==== DATA FOR PROCESSING ====
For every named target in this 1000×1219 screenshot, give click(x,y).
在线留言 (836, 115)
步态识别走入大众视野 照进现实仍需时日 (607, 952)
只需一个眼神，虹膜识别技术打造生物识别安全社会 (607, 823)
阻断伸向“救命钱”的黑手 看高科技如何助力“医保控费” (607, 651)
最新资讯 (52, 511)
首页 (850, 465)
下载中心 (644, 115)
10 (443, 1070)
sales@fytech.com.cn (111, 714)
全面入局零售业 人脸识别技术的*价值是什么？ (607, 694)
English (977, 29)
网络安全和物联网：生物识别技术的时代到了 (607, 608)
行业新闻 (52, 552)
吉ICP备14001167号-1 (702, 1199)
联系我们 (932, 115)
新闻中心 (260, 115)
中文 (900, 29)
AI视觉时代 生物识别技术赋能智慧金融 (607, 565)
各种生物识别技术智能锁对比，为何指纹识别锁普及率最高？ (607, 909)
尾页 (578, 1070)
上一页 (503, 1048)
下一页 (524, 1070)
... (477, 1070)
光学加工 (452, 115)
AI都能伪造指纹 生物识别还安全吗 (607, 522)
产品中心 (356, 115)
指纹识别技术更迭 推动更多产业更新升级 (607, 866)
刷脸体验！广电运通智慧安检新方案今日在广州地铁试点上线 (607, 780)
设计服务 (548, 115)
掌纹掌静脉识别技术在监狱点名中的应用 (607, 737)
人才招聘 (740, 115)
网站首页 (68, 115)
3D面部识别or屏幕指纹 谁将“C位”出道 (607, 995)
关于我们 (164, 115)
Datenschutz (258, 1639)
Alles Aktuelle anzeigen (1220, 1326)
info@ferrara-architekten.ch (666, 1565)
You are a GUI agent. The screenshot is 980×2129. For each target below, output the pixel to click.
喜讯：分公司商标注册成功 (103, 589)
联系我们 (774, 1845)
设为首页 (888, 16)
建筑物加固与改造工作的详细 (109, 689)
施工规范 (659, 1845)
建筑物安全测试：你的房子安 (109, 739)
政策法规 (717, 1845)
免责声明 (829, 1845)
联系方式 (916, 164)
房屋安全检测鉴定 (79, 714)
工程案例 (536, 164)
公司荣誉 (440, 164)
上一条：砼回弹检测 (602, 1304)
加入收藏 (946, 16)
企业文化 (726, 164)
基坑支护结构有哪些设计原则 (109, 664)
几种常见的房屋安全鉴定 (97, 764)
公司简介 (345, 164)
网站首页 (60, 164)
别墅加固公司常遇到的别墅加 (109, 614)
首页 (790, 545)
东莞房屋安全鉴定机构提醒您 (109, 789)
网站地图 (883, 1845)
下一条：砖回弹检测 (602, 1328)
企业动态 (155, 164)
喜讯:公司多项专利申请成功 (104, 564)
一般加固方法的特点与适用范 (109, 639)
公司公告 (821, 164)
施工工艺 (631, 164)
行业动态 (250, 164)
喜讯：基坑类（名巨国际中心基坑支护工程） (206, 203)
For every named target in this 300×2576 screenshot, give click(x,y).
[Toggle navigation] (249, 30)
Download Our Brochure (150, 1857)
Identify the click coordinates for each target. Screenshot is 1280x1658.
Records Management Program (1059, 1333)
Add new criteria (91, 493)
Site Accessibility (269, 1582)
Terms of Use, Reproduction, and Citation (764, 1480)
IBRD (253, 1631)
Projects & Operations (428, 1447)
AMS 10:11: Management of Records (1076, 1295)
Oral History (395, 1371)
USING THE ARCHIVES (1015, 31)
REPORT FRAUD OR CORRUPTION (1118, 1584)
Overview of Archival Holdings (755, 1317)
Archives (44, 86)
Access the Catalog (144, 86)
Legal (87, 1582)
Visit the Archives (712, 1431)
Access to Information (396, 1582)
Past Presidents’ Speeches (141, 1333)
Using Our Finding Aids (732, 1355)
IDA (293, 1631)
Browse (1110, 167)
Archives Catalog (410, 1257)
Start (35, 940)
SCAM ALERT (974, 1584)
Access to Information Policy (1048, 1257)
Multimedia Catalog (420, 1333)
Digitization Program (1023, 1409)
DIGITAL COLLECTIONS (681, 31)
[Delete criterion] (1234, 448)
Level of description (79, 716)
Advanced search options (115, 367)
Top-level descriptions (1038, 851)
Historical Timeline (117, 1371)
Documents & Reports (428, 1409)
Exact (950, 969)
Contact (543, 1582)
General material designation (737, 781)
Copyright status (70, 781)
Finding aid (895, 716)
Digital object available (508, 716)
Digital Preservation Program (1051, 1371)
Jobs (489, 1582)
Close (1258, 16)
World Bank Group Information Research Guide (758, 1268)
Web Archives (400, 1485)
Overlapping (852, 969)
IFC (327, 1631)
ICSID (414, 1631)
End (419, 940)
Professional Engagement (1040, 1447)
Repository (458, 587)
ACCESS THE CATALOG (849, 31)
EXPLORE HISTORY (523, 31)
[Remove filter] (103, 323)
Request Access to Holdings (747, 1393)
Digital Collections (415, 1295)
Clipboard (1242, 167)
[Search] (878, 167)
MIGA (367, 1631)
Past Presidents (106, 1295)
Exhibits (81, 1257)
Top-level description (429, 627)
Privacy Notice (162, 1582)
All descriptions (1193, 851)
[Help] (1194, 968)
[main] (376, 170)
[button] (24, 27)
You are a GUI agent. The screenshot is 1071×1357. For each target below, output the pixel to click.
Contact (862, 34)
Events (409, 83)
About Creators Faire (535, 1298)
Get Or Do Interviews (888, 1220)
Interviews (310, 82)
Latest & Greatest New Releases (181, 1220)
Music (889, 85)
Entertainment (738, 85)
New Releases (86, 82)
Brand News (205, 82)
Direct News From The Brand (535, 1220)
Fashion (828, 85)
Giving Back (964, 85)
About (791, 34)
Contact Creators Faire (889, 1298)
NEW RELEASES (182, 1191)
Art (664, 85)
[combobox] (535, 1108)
====
[PROBLEM TO SOLVE] Copy all the lines from the data above that hold the word "Faire".

[ANSWER BOX]
About Creators Faire (535, 1298)
Contact Creators Faire (889, 1298)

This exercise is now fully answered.